* EXERCISE DIRECTIONS
Extract from the entries below, exactly as given, only the lines from the line containing "Xuân Hãn tuyển" to the line containing "hoặc cụm từ", both lines included.

* SUPPLIED ENTRIES
+===+

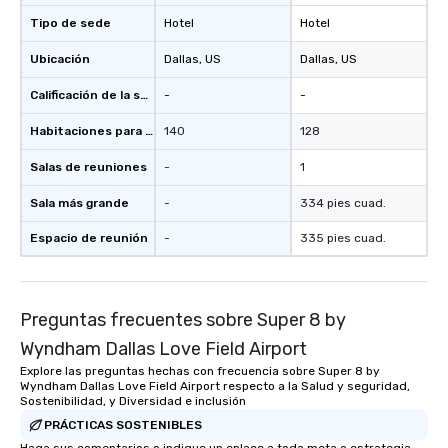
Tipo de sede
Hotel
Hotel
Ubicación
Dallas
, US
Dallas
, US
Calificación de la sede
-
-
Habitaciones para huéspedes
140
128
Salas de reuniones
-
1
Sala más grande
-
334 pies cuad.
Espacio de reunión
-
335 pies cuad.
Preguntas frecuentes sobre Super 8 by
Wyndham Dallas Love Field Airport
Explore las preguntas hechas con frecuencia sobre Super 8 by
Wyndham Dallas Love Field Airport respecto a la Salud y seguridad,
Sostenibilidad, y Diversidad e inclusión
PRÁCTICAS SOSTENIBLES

+===+

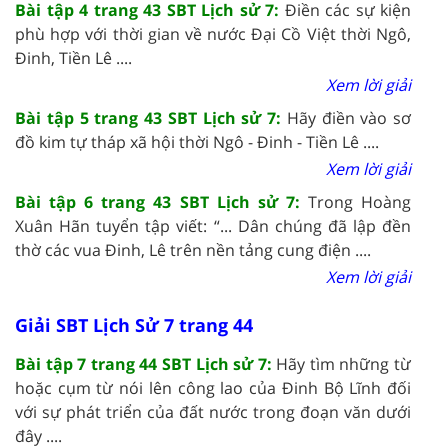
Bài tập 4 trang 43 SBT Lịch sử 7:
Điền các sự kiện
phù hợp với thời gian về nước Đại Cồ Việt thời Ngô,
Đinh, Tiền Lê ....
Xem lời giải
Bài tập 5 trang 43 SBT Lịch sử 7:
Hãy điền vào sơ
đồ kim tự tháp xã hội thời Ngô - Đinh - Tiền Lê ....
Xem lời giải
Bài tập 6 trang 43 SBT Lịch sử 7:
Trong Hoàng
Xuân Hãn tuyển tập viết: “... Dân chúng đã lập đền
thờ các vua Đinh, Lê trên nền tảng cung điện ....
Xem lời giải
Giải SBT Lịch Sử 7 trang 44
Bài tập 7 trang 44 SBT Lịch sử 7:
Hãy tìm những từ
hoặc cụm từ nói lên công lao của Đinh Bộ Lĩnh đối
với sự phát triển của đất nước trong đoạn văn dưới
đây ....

+===+

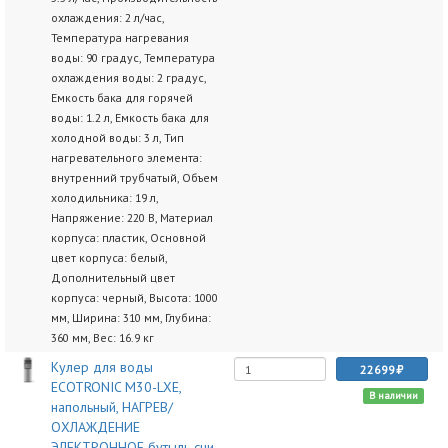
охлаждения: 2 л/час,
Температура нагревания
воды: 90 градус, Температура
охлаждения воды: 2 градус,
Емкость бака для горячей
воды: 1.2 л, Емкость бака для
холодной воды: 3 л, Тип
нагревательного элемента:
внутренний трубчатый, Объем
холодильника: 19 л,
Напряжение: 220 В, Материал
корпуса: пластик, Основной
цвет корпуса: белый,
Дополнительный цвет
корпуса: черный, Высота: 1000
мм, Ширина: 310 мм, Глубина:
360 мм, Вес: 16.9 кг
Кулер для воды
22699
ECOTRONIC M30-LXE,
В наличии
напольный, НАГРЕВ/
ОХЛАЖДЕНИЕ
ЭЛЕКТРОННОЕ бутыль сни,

+===+

* THE ANSWER
Xuân Hãn tuyển tập viết: “... Dân chúng đã lập đền
thờ các vua Đinh, Lê trên nền tảng cung điện ....
Xem lời giải
Giải SBT Lịch Sử 7 trang 44
Bài tập 7 trang 44 SBT Lịch sử 7:
Hãy tìm những từ
hoặc cụm từ nói lên công lao của Đinh Bộ Lĩnh đối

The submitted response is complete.